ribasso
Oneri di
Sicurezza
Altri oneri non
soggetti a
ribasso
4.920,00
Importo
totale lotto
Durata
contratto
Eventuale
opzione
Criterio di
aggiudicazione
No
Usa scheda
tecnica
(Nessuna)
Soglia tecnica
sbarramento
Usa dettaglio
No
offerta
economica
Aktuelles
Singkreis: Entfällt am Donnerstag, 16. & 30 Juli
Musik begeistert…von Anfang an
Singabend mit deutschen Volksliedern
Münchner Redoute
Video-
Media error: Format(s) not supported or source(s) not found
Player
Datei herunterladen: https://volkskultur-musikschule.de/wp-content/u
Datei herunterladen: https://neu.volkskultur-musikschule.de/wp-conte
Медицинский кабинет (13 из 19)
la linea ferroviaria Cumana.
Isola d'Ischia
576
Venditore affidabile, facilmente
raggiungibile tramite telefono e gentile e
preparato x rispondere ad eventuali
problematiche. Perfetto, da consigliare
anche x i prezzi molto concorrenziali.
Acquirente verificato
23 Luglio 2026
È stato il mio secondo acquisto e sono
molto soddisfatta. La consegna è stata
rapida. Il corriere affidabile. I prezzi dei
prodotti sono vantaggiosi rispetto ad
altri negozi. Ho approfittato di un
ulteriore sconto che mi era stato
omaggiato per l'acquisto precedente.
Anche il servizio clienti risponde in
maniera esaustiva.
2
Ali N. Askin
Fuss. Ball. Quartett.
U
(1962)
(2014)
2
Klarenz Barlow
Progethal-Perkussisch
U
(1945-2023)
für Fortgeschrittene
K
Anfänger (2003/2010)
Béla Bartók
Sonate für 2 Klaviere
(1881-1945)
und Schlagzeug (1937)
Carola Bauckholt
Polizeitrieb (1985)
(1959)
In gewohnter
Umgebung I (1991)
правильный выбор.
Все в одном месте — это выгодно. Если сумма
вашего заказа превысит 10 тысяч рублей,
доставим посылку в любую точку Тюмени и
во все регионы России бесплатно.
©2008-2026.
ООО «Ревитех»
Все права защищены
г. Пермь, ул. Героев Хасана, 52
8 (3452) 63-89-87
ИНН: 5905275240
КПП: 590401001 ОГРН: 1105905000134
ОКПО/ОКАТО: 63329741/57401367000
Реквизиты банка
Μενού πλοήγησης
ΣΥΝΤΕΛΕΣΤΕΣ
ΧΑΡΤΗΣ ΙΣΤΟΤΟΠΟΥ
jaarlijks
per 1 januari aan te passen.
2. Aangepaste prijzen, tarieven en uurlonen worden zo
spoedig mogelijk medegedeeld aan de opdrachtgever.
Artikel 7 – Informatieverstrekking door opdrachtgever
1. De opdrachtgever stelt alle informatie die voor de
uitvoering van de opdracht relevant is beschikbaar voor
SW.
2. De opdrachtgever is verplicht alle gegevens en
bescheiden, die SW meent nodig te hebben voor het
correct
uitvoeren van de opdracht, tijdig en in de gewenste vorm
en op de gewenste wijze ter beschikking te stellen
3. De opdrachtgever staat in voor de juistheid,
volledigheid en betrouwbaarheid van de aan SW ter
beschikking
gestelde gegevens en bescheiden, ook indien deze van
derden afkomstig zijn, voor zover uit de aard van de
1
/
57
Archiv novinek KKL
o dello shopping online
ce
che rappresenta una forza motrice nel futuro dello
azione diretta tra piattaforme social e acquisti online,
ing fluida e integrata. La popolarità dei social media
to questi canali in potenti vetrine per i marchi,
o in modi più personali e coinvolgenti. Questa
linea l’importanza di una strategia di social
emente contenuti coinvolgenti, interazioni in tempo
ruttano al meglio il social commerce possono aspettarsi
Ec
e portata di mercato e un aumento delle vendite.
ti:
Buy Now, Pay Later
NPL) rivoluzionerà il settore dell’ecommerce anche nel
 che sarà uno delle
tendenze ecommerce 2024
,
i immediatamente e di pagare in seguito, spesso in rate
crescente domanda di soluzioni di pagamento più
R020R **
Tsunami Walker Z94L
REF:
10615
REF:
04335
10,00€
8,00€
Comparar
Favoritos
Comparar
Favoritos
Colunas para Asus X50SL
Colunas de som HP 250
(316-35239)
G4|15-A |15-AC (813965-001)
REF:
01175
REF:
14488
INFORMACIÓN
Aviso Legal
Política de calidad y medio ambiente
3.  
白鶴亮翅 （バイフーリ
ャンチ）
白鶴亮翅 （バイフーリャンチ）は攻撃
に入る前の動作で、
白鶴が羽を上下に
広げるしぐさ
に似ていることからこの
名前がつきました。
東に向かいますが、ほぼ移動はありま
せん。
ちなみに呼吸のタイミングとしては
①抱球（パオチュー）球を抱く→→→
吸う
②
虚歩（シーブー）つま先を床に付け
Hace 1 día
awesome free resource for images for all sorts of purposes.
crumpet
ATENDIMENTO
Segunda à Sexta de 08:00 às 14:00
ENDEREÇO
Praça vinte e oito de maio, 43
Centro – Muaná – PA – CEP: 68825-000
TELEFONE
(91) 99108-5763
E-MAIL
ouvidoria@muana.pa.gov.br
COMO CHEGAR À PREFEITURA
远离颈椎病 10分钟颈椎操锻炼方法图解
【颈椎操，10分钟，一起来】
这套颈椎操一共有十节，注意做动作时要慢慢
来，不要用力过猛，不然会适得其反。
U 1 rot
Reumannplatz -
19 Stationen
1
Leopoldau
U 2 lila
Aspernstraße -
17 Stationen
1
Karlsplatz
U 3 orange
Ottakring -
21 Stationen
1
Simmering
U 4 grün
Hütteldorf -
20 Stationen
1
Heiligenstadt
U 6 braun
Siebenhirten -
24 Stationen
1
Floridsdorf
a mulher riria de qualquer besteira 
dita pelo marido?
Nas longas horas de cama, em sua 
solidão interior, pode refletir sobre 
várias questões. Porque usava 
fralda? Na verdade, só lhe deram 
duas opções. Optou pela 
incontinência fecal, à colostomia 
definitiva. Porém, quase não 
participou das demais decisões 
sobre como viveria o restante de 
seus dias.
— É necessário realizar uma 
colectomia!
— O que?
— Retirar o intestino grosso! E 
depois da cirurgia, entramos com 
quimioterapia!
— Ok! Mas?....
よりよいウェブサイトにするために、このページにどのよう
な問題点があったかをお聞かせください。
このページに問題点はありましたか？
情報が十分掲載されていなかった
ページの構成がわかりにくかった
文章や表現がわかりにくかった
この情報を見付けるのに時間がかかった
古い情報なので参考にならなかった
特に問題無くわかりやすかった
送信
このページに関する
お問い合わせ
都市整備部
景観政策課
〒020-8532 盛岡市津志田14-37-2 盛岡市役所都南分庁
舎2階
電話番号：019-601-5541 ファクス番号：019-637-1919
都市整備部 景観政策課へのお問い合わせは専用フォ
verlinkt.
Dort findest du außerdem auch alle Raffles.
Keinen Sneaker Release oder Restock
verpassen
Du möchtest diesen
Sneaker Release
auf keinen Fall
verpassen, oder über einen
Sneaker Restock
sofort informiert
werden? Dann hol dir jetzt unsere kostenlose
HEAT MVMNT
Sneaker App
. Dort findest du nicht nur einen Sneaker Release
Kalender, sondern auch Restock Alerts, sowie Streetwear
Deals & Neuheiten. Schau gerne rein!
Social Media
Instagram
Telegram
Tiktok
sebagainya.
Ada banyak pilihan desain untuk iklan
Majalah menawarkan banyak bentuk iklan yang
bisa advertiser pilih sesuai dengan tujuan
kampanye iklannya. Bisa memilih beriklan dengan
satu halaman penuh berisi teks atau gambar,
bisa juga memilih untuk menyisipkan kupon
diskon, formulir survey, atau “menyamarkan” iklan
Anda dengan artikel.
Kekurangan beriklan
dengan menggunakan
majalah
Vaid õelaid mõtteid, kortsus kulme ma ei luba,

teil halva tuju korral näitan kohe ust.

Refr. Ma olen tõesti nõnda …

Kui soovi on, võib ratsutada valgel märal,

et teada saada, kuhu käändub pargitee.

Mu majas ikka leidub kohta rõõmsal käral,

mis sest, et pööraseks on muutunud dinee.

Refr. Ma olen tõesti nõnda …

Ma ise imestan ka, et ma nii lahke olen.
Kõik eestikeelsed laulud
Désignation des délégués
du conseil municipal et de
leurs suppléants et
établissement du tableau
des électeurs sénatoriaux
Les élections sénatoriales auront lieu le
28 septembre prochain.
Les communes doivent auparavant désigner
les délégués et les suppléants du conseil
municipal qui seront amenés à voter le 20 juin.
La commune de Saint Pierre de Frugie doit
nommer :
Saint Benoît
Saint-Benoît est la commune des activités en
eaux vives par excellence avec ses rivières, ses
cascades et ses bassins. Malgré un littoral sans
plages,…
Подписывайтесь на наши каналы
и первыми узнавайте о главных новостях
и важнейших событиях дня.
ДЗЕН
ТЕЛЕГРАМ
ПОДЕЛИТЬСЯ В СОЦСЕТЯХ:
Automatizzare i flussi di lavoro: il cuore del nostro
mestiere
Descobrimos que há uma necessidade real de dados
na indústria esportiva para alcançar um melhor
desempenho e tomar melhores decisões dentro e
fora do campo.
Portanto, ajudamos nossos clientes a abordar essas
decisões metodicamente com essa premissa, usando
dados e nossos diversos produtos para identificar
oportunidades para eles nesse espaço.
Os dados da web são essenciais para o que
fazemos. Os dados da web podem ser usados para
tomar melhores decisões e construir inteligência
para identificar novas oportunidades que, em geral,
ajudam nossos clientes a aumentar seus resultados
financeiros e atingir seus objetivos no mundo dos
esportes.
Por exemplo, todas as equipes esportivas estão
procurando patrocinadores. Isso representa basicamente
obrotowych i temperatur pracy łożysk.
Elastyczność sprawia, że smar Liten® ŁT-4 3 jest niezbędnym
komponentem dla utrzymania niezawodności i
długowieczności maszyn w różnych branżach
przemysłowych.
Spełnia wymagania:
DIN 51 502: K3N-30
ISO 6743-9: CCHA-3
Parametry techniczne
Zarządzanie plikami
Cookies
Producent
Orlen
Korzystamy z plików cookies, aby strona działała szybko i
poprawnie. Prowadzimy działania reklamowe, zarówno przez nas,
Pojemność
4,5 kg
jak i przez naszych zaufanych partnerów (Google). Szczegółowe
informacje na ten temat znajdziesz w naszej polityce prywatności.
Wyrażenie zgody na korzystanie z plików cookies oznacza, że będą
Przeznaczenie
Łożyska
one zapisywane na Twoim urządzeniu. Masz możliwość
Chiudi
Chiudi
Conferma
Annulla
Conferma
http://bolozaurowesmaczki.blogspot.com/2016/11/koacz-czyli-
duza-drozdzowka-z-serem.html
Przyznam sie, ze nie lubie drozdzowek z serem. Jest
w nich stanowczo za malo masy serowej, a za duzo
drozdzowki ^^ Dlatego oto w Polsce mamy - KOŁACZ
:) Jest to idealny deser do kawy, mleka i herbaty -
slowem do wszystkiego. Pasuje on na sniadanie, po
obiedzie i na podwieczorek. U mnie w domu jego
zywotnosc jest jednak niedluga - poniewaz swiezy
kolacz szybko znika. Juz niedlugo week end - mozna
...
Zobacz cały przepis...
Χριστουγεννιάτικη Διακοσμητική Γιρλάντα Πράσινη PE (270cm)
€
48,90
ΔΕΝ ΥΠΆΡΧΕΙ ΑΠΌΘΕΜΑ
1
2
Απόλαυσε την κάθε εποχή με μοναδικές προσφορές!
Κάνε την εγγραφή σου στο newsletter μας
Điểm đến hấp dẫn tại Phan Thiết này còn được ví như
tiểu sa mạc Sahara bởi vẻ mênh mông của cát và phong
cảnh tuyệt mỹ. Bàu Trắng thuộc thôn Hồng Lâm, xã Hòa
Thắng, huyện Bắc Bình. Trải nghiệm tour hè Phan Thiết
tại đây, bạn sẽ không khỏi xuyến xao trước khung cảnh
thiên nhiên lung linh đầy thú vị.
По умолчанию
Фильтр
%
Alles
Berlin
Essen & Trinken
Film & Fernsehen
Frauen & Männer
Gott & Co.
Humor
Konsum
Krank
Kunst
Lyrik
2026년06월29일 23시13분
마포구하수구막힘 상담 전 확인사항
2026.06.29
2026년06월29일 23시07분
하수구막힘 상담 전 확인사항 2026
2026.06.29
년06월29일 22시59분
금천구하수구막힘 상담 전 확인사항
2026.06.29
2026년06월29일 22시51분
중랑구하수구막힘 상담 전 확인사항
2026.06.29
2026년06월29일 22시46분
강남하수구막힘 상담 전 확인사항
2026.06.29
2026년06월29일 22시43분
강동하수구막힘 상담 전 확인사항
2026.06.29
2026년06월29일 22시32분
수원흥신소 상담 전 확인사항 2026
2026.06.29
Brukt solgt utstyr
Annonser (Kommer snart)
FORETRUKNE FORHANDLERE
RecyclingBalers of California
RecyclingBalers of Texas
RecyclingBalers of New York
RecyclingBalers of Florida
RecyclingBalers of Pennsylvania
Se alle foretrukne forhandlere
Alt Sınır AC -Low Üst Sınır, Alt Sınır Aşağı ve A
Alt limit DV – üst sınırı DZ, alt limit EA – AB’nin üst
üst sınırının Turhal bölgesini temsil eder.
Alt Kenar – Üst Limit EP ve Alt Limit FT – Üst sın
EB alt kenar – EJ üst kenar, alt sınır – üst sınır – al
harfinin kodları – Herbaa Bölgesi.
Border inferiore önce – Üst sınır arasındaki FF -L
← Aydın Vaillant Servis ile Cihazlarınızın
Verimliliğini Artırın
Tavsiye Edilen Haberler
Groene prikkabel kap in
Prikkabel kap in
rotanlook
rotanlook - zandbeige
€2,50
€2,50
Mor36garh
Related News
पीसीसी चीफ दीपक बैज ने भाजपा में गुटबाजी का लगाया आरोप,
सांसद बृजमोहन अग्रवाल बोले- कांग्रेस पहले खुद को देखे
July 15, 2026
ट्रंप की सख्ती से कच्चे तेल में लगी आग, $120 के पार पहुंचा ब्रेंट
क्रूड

++++++++++++++++++++

▶ _WORK TASK_
Filter the listing above by the word "molto"; copy each line that passes.

▶ _YOUR SOLUTION_
anche x i prezzi molto concorrenziali.
molto soddisfatta. La consegna è stata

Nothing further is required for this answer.